In all blog posts and Bulletins, feel free to e-mail or to leave a comment regarding any typos or errors. Just be right 🙂

8 comments to Fort DeSoto Fall IPT Gets off to a Magical but Fishy Start. 5D Mark IV ISO 3200…

  • avatar Ronny

    Is there a reason for the back end of the heron being chopped off?

    • avatar Arthur Morris/BIRDS AS ART

      Yes. To get a better look at the fish and the feather details. Notice that I have cut not clipped…

      a

      • avatar Ronny

        You don’t seem to do that for most of your other bird shots. Why this one?
        I don’t feel it really adds anything compositionally and the amount of extra feather detail revealed compared to an uncut back end isn’t that great. The head shot is the one which really reveals some significant detail.

        • avatar Arthur Morris/BIRDS AS ART

          I have lots of full frame shots of this bird. I like the front end vertical portrait a lot better for the reasons I mentioned in my first response. If you’d like to learn about vertical front-end portraits and other basics and advanced compositional considerations check out ABP and ABP II. I am fine if you do not like the image and if you like the head shot better. But I know what I like and why I like it.

          a

  • I like the first image with the GBH carrying the fish.
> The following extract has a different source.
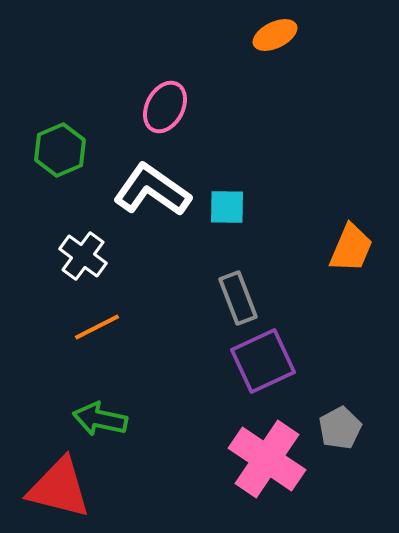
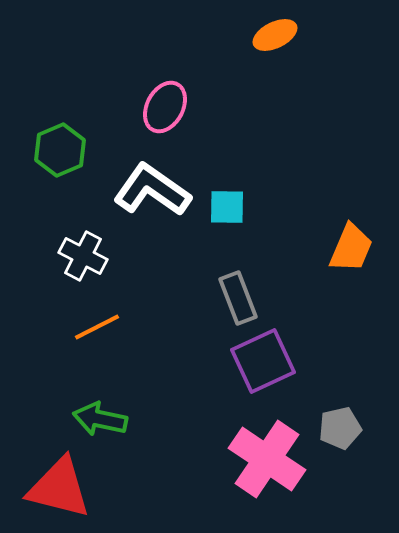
white cross: rotated 9 degrees counterclockwise
gray pentagon: rotated 15 degrees clockwise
It really shows the size of the fish, the light is good and that funny GBH skinny drumstick.

  • avatar Stephen Vaughan

    When herons burp does it smell like fish?

  • avatar David Policansky

    Great image, Artie. GBHs are amazing predators. I’ve seen them pick fish out of a big river like a bald eagle and seen them eat rodents. Thanks for the background tip. You have me pretty well trained on that by now!